Provided material: Begin
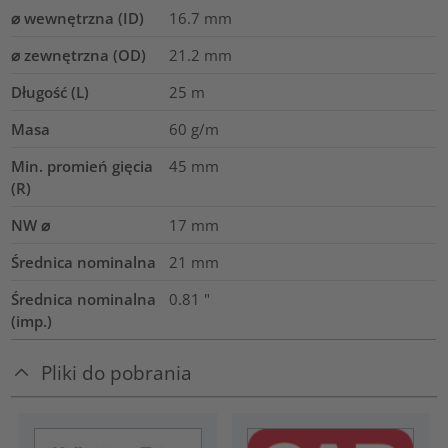
⌀ wewnętrzna (ID)
16.7
mm
⌀ zewnętrzna (OD)
21.2
mm
Długość (L)
25
m
Masa
60
g/m
Min. promień gięcia
45
mm
(R)
NW ⌀
17
mm
Średnica nominalna
21
mm
Średnica nominalna
0.81
"
(imp.)
Pliki do pobrania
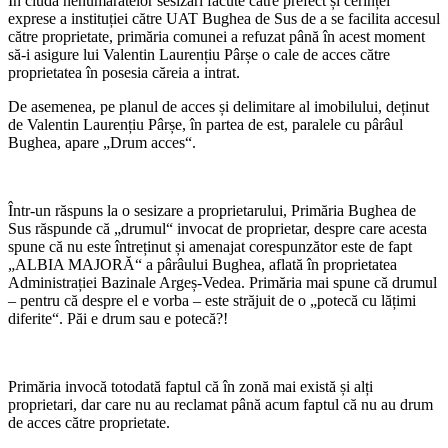
În ciuda nenumăratelor sesizări făcute către prefect și cerinței
exprese a instituției către UAT Bughea de Sus de a se facilita accesul
către proprietate, primăria comunei a refuzat până în acest moment
să-i asigure lui Valentin Laurențiu Pârșe o cale de acces către
proprietatea în posesia căreia a intrat.
De asemenea, pe planul de acces și delimitare al imobilului, deținut
de Valentin Laurențiu Pârșe, în partea de est, paralele cu pârâul
Bughea, apare „Drum acces“.
Într-un răspuns la o sesizare a proprietarului, Primăria Bughea de
Sus răspunde că „drumul“ invocat de proprietar, despre care acesta
spune că nu este întreținut și amenajat corespunzător este de fapt
„ALBIA MAJORĂ“ a pârâului Bughea, aflată în proprietatea
Administrației Bazinale Argeș-Vedea. Primăria mai spune că drumul
– pentru că despre el e vorba – este străjuit de o „potecă cu lățimi
diferite“. Păi e drum sau e potecă?!
Primăria invocă totodată faptul că în zonă mai există și alți
proprietari, dar care nu au reclamat până acum faptul că nu au drum
de acces către proprietate.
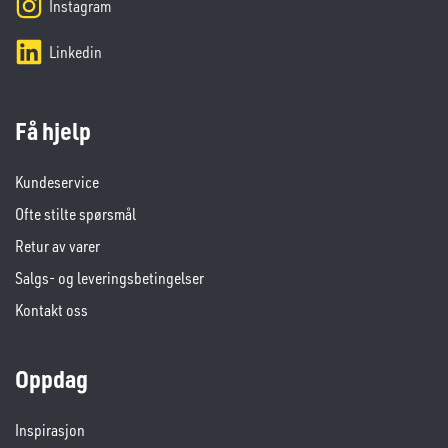
Instagram
Linkedin
Få hjelp
Kundeservice
Ofte stilte spørsmål
Retur av varer
Salgs- og leveringsbetingelser
Kontakt oss
Oppdag
Inspirasjon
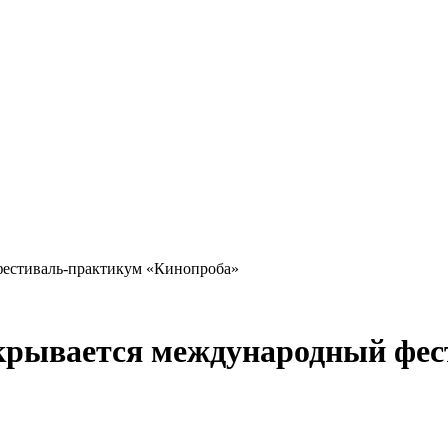
 фестиваль-практикум «Кинопроба»
ткрывается международный фе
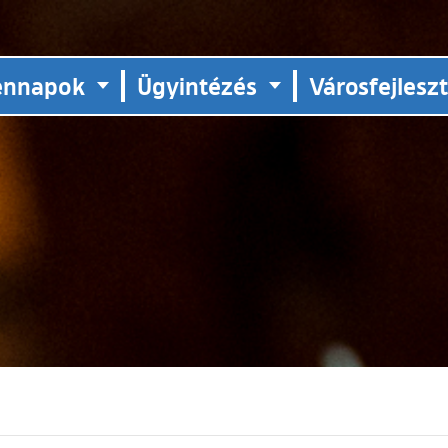
ennapok
Ügyintézés
Városfejlesz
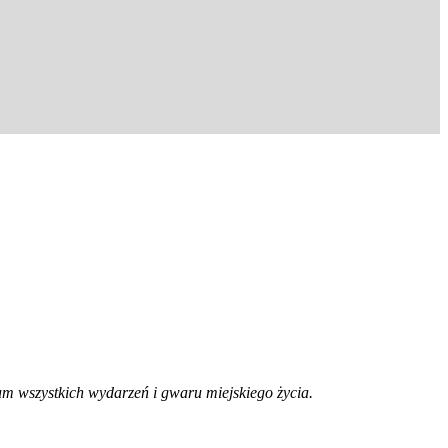
trum wszystkich wydarzeń i gwaru miejskiego życia.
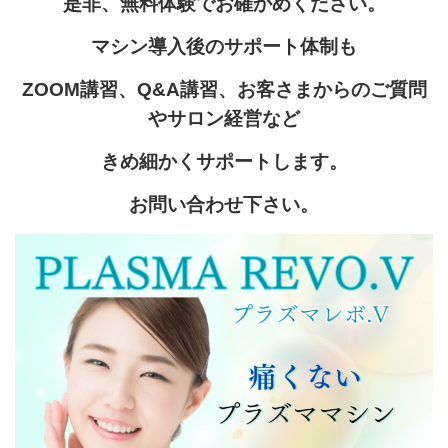
是非、無料体験でお確かめください。
マシン導入後のサポート体制も
ZOOM講習、Q&A講習、お客さまからのご質問
やサロン経営など
きめ細かくサポートします。
お問い合わせ下さい。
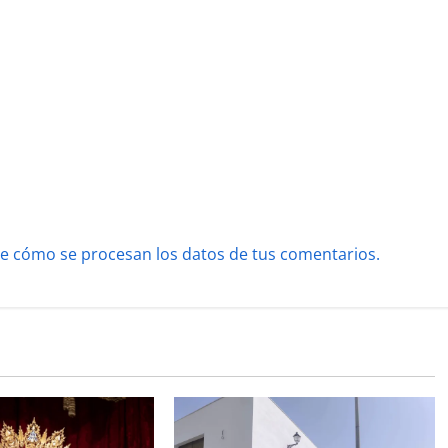
e cómo se procesan los datos de tus comentarios.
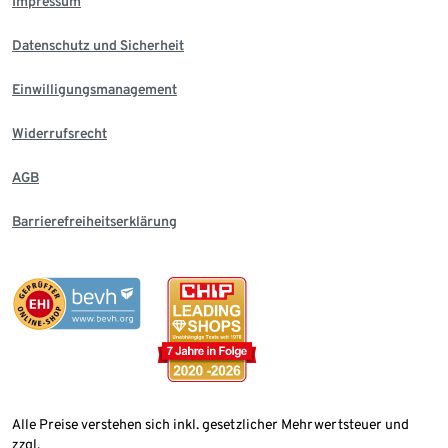
Impressum
Datenschutz und Sicherheit
Einwilligungsmanagement
Widerrufsrecht
AGB
Barrierefreiheitserklärung
Alle Preise verstehen sich inkl. gesetzlicher Mehrwertsteuer und
zzgl.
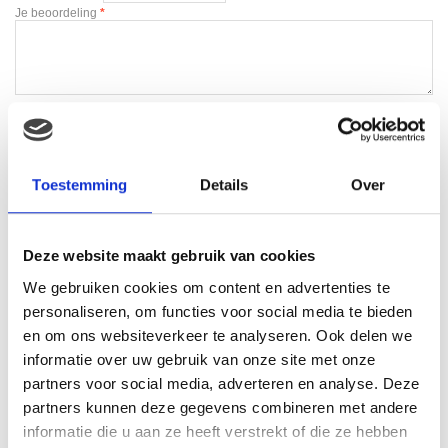
Je beoordeling
*
Naam
*
E-mail
*
Toestemming
Details
Over
Deze website maakt gebruik van cookies
We gebruiken cookies om content en advertenties te
personaliseren, om functies voor social media te bieden
en om ons websiteverkeer te analyseren. Ook delen we
Gerelateerde producten
informatie over uw gebruik van onze site met onze
partners voor social media, adverteren en analyse. Deze
partners kunnen deze gegevens combineren met andere
informatie die u aan ze heeft verstrekt of die ze hebben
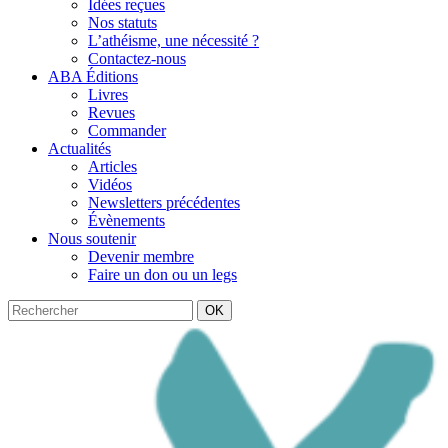
Idées reçues
Nos statuts
L’athéisme, une nécessité ?
Contactez-nous
ABA Éditions
Livres
Revues
Commander
Actualités
Articles
Vidéos
Newsletters précédentes
Évènements
Nous soutenir
Devenir membre
Faire un don ou un legs
OK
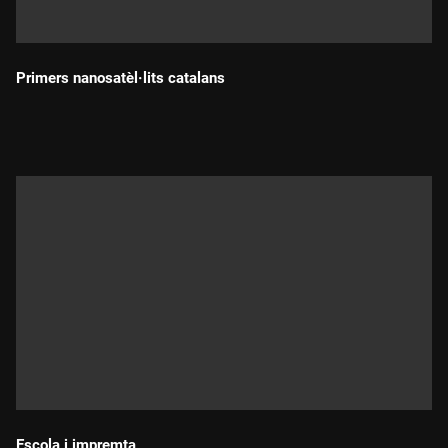
Primers nanosatèl·lits catalans
Durada:
Escola i impremta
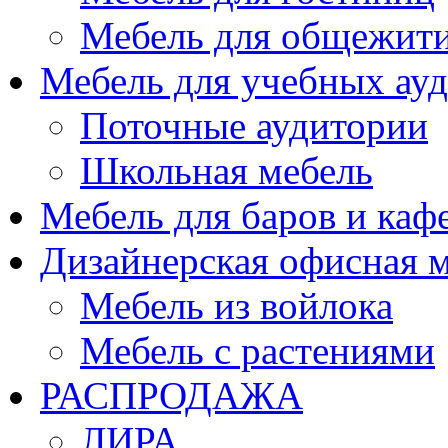
Мебель для общежити
Мебель для учебных ау
Поточные аудитории
Школьная мебель
Мебель для баров и каф
Дизайнерская офисная 
Мебель из войлока
Мебель с растениями
РАСПРОДАЖА
ЛИРА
Provided material: End
Activity
Please transcribe exactly the lines from the one containing "Idées reçues" through the last line of the records above, both included, and leave out every picture.

Solution for this exercise
Idées reçues
Nos statuts
L’athéisme, une nécessité ?
Contactez-nous
ABA Éditions
Livres
Revues
Commander
Actualités
Articles
Vidéos
Newsletters précédentes
Évènements
Nous soutenir
Devenir membre
Faire un don ou un legs
OK
Primers nanosatèl·lits catalans
Durada:
Escola i impremta
Мебель для общежити
Мебель для учебных ау
Поточные аудитории
Школьная мебель
Мебель для баров и каф
Дизайнерская офисная 
Мебель из войлока
Мебель с растениями
РАСПРОДАЖА
ЛИРА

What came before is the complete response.